[Saved entries]
********************
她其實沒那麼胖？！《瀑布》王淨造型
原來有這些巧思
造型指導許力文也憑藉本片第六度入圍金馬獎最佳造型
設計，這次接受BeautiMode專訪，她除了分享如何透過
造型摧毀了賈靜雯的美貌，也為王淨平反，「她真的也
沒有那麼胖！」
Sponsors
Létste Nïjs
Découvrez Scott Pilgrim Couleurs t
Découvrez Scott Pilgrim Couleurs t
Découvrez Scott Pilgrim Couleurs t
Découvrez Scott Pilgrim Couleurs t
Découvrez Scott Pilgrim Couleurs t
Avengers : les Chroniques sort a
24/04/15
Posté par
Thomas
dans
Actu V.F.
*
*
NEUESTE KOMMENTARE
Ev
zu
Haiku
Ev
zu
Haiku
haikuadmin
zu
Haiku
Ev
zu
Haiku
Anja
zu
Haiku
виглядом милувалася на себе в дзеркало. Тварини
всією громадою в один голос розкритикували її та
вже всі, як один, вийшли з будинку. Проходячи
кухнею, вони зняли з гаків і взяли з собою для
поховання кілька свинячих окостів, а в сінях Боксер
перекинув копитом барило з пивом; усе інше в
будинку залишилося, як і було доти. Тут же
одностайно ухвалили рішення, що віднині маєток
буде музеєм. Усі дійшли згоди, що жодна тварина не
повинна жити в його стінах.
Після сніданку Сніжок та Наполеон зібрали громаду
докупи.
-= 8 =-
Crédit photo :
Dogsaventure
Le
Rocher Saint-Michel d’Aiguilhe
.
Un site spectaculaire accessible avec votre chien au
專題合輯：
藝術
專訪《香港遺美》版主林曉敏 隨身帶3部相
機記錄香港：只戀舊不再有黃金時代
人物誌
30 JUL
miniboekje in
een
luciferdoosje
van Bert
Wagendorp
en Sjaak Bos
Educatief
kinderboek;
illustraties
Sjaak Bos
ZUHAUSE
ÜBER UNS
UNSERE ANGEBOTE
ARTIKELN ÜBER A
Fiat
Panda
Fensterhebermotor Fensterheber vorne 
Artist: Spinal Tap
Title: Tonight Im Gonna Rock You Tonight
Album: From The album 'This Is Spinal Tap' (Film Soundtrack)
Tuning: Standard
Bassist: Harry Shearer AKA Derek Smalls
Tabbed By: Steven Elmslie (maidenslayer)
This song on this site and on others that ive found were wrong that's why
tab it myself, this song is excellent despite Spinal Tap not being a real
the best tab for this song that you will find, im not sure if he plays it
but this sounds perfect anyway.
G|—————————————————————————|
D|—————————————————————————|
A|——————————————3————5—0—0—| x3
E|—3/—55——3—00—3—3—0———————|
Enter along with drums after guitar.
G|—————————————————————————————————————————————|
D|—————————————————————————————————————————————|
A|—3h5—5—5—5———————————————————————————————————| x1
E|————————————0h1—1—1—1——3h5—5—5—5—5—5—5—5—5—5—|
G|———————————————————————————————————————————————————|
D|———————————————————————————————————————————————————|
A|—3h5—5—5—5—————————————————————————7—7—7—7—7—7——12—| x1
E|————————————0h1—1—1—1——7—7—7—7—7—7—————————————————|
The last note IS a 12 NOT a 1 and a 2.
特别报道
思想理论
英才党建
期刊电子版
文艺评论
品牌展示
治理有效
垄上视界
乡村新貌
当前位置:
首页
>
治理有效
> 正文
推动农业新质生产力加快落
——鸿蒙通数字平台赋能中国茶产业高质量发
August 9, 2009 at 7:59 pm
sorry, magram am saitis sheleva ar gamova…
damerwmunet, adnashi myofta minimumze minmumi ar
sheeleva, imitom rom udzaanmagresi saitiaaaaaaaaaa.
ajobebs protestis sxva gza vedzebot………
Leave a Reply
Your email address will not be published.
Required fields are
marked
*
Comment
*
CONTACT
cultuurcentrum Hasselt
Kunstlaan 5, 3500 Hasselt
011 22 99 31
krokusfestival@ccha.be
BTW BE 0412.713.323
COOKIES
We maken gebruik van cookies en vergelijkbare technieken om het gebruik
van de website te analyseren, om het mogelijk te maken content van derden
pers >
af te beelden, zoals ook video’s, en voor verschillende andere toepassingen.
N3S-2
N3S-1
********************
> _TASK TO COMPLETE_
Your task is to copy every line of the entries that contains the string "один".

> _REPLY TO THE TASK_
всією громадою в один голос розкритикували її та
вже всі, як один, вийшли з будинку. Проходячи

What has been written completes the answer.